E isso só pelo que aconteceu nos últimos 30 anos. Esse é o impacto que os próximos 30 anos terão.

Se há 30 anos nós levamos o planeta de um sistema estável para a beira da catástrofe, agora temos cerca de 30 anos para garantir que os piores impactos não se concretizem."
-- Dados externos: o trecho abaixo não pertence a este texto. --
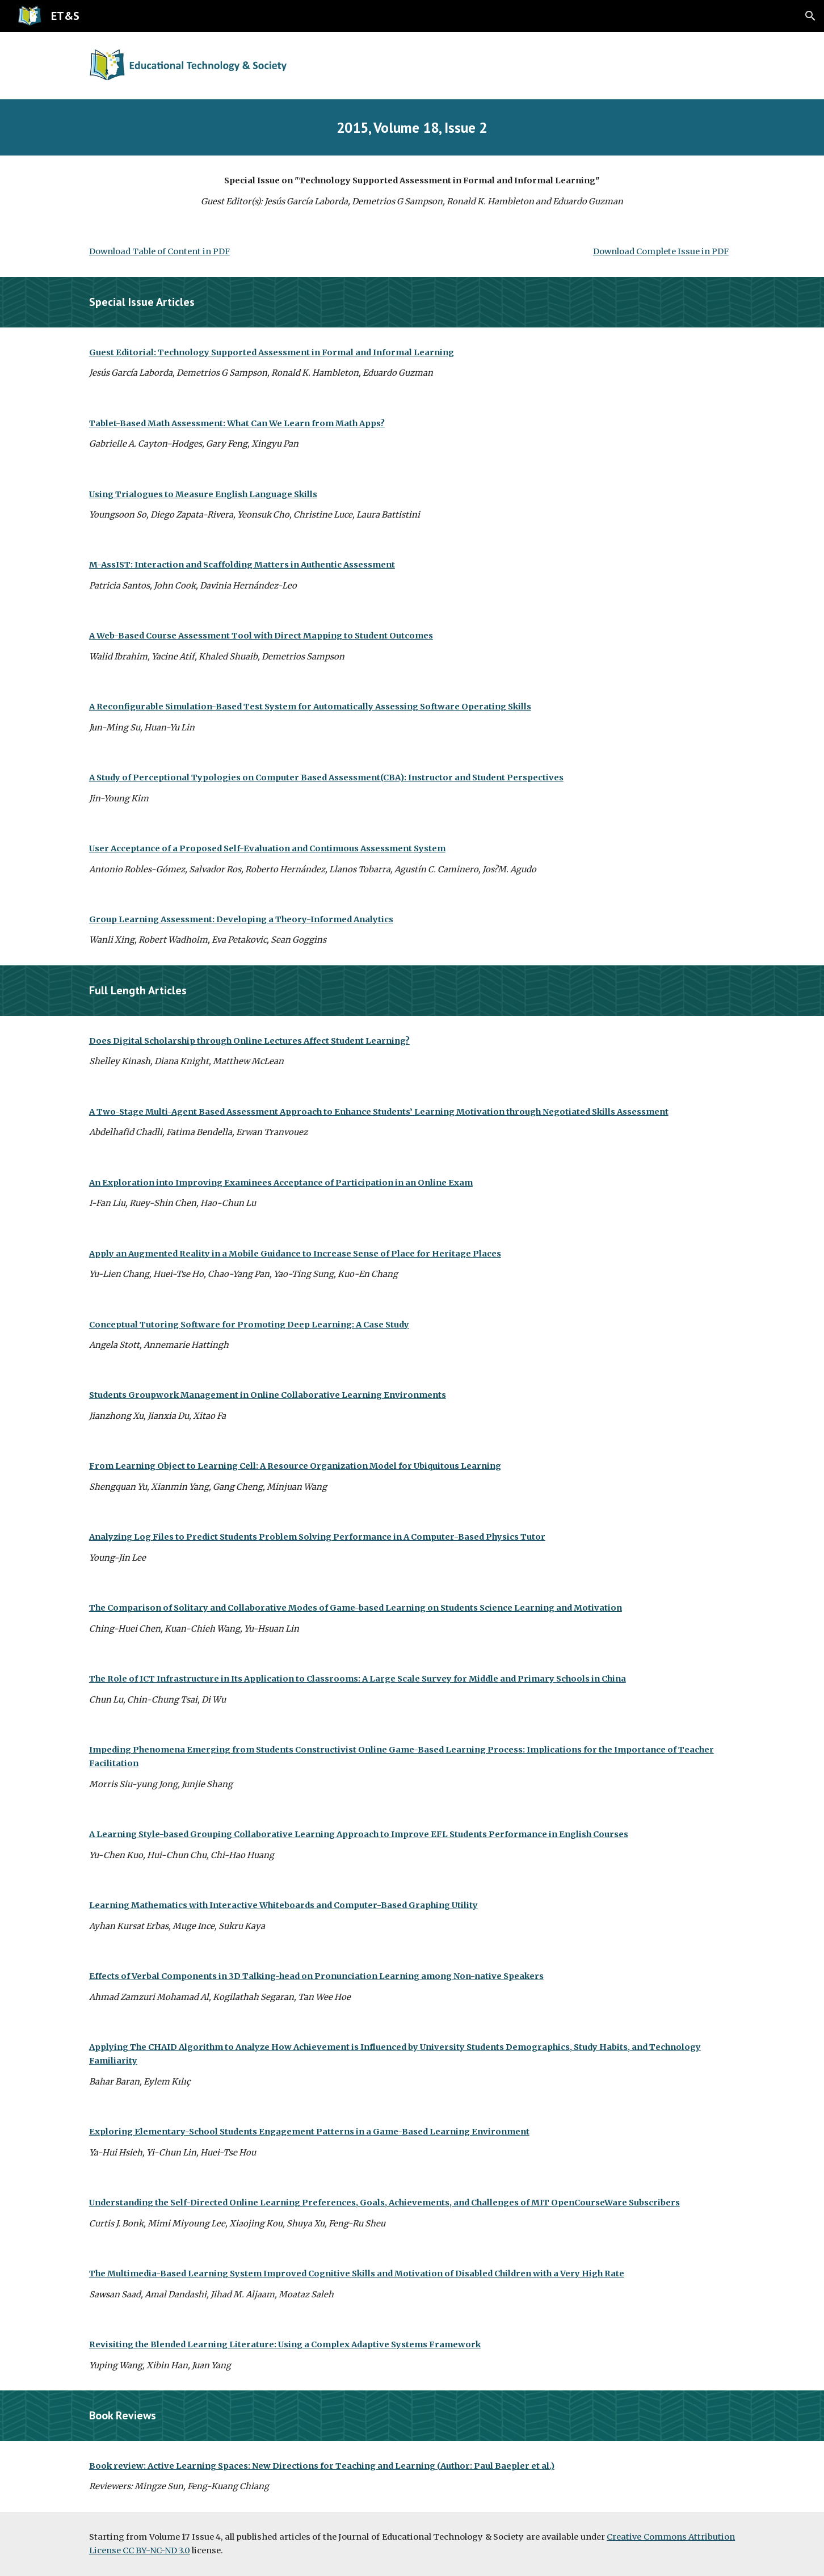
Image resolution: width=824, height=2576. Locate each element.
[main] (412, 127)
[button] (810, 16)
Jorge Pontual — Nós estamos com David Wallace-Wells, que escreveu o livro The Uninhabitable Earth, A Terra inabitável, e que vai conversar com a gente sobre esse livro que está fazendo um sucesso muito grande nos Estados Unidos. Alguns chamam de alarmista, outros dizem que é otimista demais, mas está mexendo com a opinião pública americana. Fale sobre o título. Há um subtítulo curioso: "A vida depois do aquecimento". Eu pensei: "Se a Terra se tornar inabitável, não haverá vida após o aquecimento." Qual é a mensagem?
David Wallace-Wells — Não acho que a Terra se tornará verdadeiramente inabitável numa escala de tempo que faça sentido para nós. Talvez daqui a vários séculos por causa do aquecimento global, mas não num futuro próximo. Mas o fato de ser concebível identificarmos uma história que nos leve daqui até lá deveria chocar todos os habitantes do planeta. Então o objetivo do título é ser mesmo exagerado. Não acho que o mundo se tornará inabitável, mas o fato de isso ser hoje uma possibilidade que precisamos considerar deveria nos chocar e nos fazer repensar nossos rumos enquanto planeta e espécie. E isso não vale só para os impactos científicos, como incêndios, secas, aumento da temperatura e do nível do mar, mas como vai impactar nossa política e geopolítica, nossa relação com a tecnologia e com o capitalismo. Eu achei que nenhum livro tinha discutido essas questões com a profundidade devida. Então meu livro pretende esboçar de uma nova maneira os impactos das mudanças climáticas sobre a humanidade. Nós conhecemos basicamente a ciência, mas este é um esforço para apresentar um novo conjunto de perguntas sobre: se o mundo se transformar como esperamos, o que isso significará para a forma como vivemos nele?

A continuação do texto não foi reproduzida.